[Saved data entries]
_ _ _ _

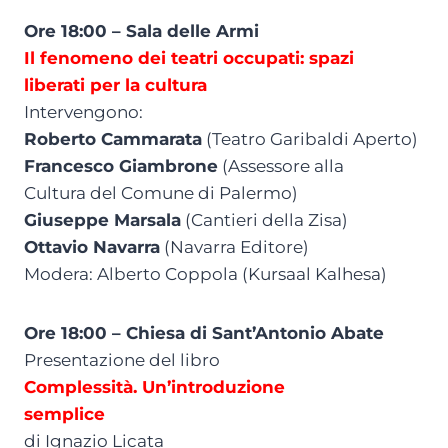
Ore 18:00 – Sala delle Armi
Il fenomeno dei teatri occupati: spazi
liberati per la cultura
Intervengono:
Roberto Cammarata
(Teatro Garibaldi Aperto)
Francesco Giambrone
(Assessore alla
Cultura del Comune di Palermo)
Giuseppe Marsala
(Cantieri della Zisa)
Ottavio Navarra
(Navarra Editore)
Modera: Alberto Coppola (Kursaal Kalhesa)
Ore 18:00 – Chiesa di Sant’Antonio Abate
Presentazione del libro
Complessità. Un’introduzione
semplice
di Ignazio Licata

_ _ _ _

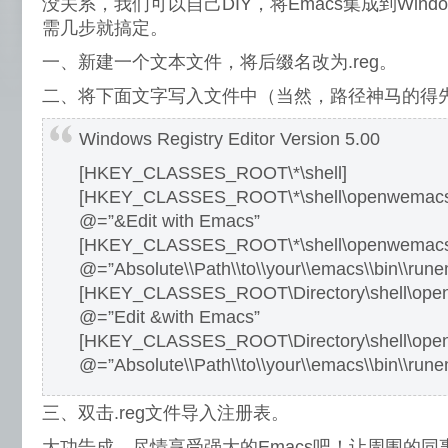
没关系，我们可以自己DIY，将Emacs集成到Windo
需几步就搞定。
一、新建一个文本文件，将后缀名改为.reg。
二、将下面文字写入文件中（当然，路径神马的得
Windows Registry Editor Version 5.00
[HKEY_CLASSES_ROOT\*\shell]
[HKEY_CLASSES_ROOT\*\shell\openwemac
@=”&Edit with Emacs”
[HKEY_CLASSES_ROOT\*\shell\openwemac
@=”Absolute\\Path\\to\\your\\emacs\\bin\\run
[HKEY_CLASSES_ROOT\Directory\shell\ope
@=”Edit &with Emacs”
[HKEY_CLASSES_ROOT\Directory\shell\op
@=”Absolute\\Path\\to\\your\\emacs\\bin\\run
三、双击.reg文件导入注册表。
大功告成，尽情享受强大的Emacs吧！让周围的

_ _ _ _

Task objective ::
Output the lines above between the one holding "Roberto Cammarata" and the one holding "di Ignazio Licata", inclusive, with nothing before or after them.

Output for this task ::
Roberto Cammarata
(Teatro Garibaldi Aperto)
Francesco Giambrone
(Assessore alla
Cultura del Comune di Palermo)
Giuseppe Marsala
(Cantieri della Zisa)
Ottavio Navarra
(Navarra Editore)
Modera: Alberto Coppola (Kursaal Kalhesa)
Ore 18:00 – Chiesa di Sant’Antonio Abate
Presentazione del libro
Complessità. Un’introduzione
semplice
di Ignazio Licata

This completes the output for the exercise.